Memories That Become Mine
The long-term project by Monika Pascoe Mikyšková is built upon a classic paradox: it reflects on memory as something deeply personal, yet never entirely private. Memory emerges and takes shape through relationships between people, generations, places, and materials. It is lived; it is transformed through experience and passed on. It is carried not only by moments shared together, but also by gestures and involuntary responses that remain beyond our full control. In this way, memory is recorded, classified, and institutionalised; it is experienced—and it becomes a lived trauma.
A childhood memory: a hot summer, a landscape flooded with golden light, the flowers of plants glowing in the same warm tones as a child gathers them in a meadow with her grandmother. The flower of consolation, St John’s wort, distinctive not only for its blossoms, is transformed in another memory into a red infusion with a sweet taste. It is gathered, dried, and drunk, once again acquiring its magical significance—it becomes the “blood of Saint John” that was hung above household altars in honour of benevolent spirits (from which its Latin name, Hypericum perforatum, ultimately derives).
In a sensitive exploration of her own memory, its reach, transformations, and fractures, Pascoe Mikyšková turns towards those closest to her: her grandparents, their children, her parents, and siblings.

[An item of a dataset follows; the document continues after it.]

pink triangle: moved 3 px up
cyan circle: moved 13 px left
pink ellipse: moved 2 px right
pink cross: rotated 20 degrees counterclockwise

She traces the movement and flow of memory—from intimate recollection to its sharing—while also returning to what disappears from official narratives but continues to exist through small rituals and repeated practices. Why, after all, was it necessary to gather the flowers of consolation?

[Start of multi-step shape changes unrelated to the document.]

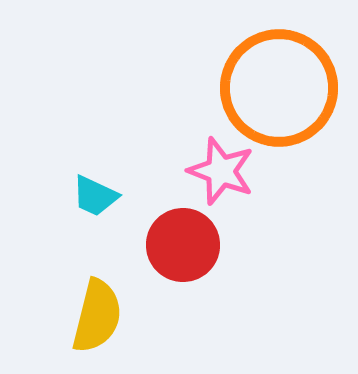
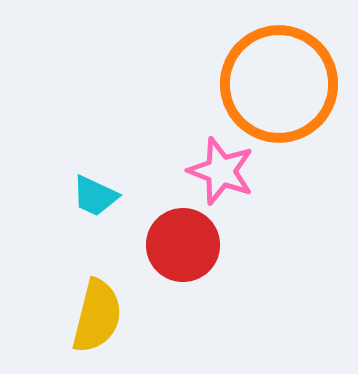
orange circle: moved 4 px up
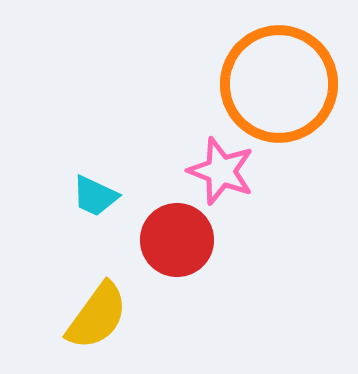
red circle: moved 6 px left, 5 px up
yellow semicircle: rotated 22 degrees clockwise
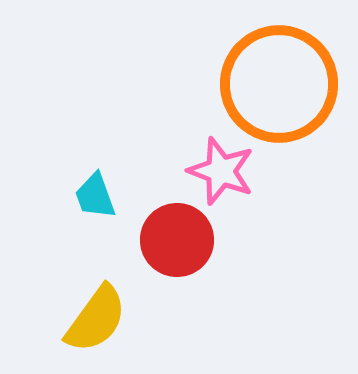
cyan trapezoid: rotated 45 degrees clockwise
yellow semicircle: moved 1 px left, 3 px down
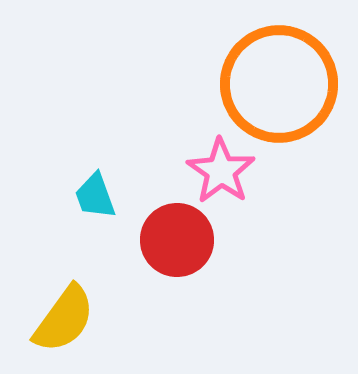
pink star: rotated 14 degrees clockwise
yellow semicircle: moved 32 px left
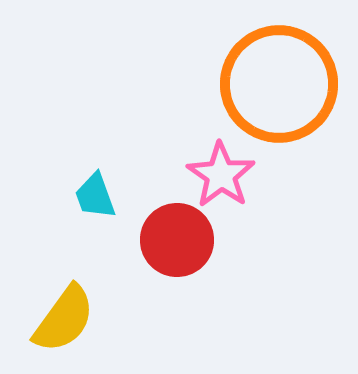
pink star: moved 4 px down
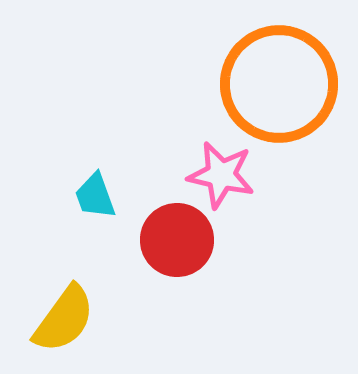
pink star: rotated 22 degrees counterclockwise
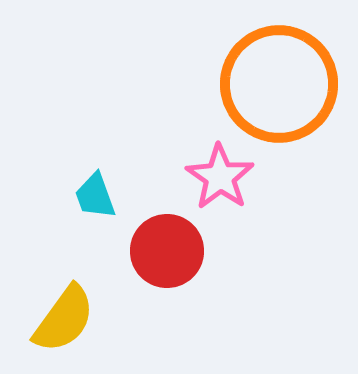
pink star: moved 1 px left, 2 px down; rotated 22 degrees clockwise
red circle: moved 10 px left, 11 px down
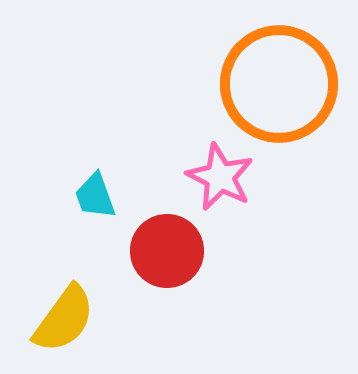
pink star: rotated 8 degrees counterclockwise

The central theme of this generously offered intimate story is the tension between personal narrative and memory as something collectively shaped and transformed. Memory is carried by the second or third generation—by those who have no direct experience of what happened, yet recognise its echoes not only in their dreams, but also in gestures and patterns of family communication. Sudden emotional reactions, tendencies towards melancholy, fears—all of these have their origins somewhere.
While any articulated and institutionalised form of memory strives for the stability, clarity, and continuity of “grand histories,” personal memory remains, by its very nature, fragmentary, fluid, and often ambiguous. Pascoe Mikyšková reveals that it is precisely within this contradiction that a distinctive and productive space emerges: the small histories of everyday life, family relationships, and embodied experiences are not merely additions to official history, but rather one of its foundations.
As always when dealing with the human world, fiction plays an important role here. It is fictional structures that allow individual memory not to become merely a document, but to remain open to interpretation and transformation. They allow what a grandmother experienced and had to endure to be unconsciously inherited by a young girl—or consciously reflected upon by an adult woman. Fiction creates a space in which personal narratives can touch collective experience without being completely absorbed by a single historical interpretation. It offers the possibility of (self-)acceptance, understanding, and reconciliation.
No narrative, no fiction, and certainly no trauma can exist without material substance. Just as Pascoe Mikyšková previously explored the memory of the plant world and the traumas of ecosystems, she now draws upon the botanical richness of her native landscape—the original land to which she belongs—and connects it to the human world. She does not understand memory as something abstract, symbolic, or subconscious, but as something embodied. She identifies it in actions that are repeated—and which, through their repetition, require material form. They require things that can be touched, squeezed, smelled, broken, and poured over with hot water.
And it is here that Pascoe Mikyšková places her strongest proposition on the table: she engages with magic, not as a less rational form of belief, but as a specific—primary—model of relational thinking. She understands it as evidence that memory is transmitted through touch, repetition, and presence rather than through records or descriptions. And that understanding itself is passed on in this way as well—within families, within the intimacy of relationships with those closest to us—the most essential relationship of all.
The exhibition itself, as an applied part of the artist’s long-term exploration, creates a space where personal and shared narratives meet, where small and grand histories, individual recollection and institutionalised memory come together. Yet it is not merely the story of Monika Pascoe Mikyšková. It reveals that memory is, above all, a process—and that this process can be shared with one another without requiring us to share the same origins or experiences. The movement along the delicate boundary between self and others, between us and them, between the personal and the shared, is identified as the force that allows memory to become alive and meaningful again, both within small histories and within the larger narratives of history.